DRC’s Cobalt Export Delays Continue Despite New Quota System
Cobalt Exports from DRC Still on Hold as New Quota System Faces Delays, Disrupting Global EV Supply Chains
Cobalt producers in the Democratic Republic of Congo (DRC) are still waiting for government approval to resume exports, despite the introduction of a new quota system on October 16.
Industry sources confirmed that the long-anticipated system—designed to restart shipments after a seven-month suspension—has yet to be fully implemented, prolonging uncertainty in global supply chains.

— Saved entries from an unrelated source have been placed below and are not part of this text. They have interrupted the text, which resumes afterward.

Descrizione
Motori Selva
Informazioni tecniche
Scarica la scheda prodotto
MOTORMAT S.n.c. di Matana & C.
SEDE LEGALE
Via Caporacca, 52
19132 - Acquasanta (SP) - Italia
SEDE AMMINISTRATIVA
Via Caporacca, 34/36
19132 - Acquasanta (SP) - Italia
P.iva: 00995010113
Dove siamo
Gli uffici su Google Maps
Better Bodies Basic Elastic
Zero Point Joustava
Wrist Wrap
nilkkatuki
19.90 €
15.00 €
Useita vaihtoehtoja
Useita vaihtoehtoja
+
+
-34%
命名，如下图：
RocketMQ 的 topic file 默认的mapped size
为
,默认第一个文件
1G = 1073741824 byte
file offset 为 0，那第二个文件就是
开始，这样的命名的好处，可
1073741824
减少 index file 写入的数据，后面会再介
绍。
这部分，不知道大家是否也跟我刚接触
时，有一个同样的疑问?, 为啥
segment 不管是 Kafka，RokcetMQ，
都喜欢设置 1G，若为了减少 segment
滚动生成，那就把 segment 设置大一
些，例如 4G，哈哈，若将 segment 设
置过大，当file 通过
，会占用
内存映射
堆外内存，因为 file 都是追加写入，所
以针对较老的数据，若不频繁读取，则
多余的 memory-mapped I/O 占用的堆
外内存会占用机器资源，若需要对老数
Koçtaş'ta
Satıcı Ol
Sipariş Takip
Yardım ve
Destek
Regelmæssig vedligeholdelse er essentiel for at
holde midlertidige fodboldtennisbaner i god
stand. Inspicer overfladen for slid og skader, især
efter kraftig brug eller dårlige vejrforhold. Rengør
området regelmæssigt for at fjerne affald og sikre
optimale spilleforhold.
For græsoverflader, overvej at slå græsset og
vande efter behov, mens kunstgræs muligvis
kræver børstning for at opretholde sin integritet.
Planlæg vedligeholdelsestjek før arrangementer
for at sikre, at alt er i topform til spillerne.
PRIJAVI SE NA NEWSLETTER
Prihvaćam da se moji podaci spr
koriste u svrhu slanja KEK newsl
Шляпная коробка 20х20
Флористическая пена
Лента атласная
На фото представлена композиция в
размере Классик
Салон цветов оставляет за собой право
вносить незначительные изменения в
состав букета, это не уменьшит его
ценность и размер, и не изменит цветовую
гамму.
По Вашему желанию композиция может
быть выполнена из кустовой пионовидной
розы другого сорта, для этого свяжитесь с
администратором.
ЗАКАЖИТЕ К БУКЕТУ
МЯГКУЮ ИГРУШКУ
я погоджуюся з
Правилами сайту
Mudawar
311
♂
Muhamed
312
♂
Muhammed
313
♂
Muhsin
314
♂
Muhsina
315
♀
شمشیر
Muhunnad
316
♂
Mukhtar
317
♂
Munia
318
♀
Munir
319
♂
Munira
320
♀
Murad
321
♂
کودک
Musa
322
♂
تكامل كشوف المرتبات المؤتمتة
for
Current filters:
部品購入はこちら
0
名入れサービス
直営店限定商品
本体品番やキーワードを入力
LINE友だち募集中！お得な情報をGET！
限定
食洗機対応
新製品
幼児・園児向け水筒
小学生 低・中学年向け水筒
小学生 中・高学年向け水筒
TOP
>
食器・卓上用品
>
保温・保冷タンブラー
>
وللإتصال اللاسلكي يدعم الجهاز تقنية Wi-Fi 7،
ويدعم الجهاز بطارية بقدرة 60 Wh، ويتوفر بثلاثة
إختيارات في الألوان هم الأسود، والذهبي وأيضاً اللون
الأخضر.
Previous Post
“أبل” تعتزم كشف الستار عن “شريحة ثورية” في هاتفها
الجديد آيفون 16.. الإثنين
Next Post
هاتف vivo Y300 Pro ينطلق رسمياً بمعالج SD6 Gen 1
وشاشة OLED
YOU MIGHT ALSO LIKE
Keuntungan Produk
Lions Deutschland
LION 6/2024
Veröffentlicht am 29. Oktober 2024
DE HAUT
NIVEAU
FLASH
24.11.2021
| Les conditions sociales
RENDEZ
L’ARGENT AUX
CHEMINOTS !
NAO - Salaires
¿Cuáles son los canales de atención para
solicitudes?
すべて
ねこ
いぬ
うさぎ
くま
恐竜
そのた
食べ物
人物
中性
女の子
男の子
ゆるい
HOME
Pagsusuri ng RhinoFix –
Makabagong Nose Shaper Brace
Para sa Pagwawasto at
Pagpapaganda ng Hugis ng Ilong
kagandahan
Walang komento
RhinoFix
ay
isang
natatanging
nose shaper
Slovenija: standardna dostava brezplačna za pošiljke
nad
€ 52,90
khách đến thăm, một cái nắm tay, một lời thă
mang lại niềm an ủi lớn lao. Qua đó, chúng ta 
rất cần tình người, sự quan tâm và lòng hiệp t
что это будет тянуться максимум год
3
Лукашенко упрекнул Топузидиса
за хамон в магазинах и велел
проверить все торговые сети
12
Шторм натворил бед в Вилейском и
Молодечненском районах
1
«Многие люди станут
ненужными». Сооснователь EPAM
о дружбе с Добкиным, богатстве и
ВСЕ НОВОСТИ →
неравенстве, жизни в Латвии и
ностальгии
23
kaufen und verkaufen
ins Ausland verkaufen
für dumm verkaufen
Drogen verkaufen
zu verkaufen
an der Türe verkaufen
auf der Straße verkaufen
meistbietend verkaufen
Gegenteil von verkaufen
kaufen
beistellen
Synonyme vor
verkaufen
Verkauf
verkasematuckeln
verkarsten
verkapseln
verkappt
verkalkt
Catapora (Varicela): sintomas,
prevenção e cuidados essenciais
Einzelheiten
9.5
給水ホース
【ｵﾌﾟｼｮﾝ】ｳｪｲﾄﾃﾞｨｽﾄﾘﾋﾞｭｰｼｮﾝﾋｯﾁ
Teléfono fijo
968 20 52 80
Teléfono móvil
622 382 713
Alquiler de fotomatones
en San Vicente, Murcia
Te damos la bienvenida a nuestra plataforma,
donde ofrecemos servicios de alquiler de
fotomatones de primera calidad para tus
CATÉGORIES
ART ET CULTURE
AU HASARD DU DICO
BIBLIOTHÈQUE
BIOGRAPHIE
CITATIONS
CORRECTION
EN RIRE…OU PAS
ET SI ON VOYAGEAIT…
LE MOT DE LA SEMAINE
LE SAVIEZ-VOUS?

Background: Seven-Month Export Freeze Disrupted Global Markets
The DRC, which supplies over 70% of the world’s cobalt, imposed a temporary export freeze earlier this year to limit supply and drive up prices. The move disrupted shipments to key markets, particularly China, the world’s largest cobalt consumer and a major player in electric vehicle (EV) battery production.
Under the new framework, companies must obtain monthly export quotas from the Authority for the Regulation and Control of the Market for Strategic Mineral Substances (ARECOMS). Before shipping, they must prepay royalties based on approved volumes and current market prices.
New Quota Rules: Prepayment, Traceability, and Oversight
Exporters are now required to validate their quotas and cobalt quality, secure traceability and conformity certificates, and permit ARECOMS oversight during sampling.
For October and November, ARECOMS has combined prepayments for both months to streamline quota activation. Although allocations have been made, producers are still waiting for final approvals, expected by the end of October.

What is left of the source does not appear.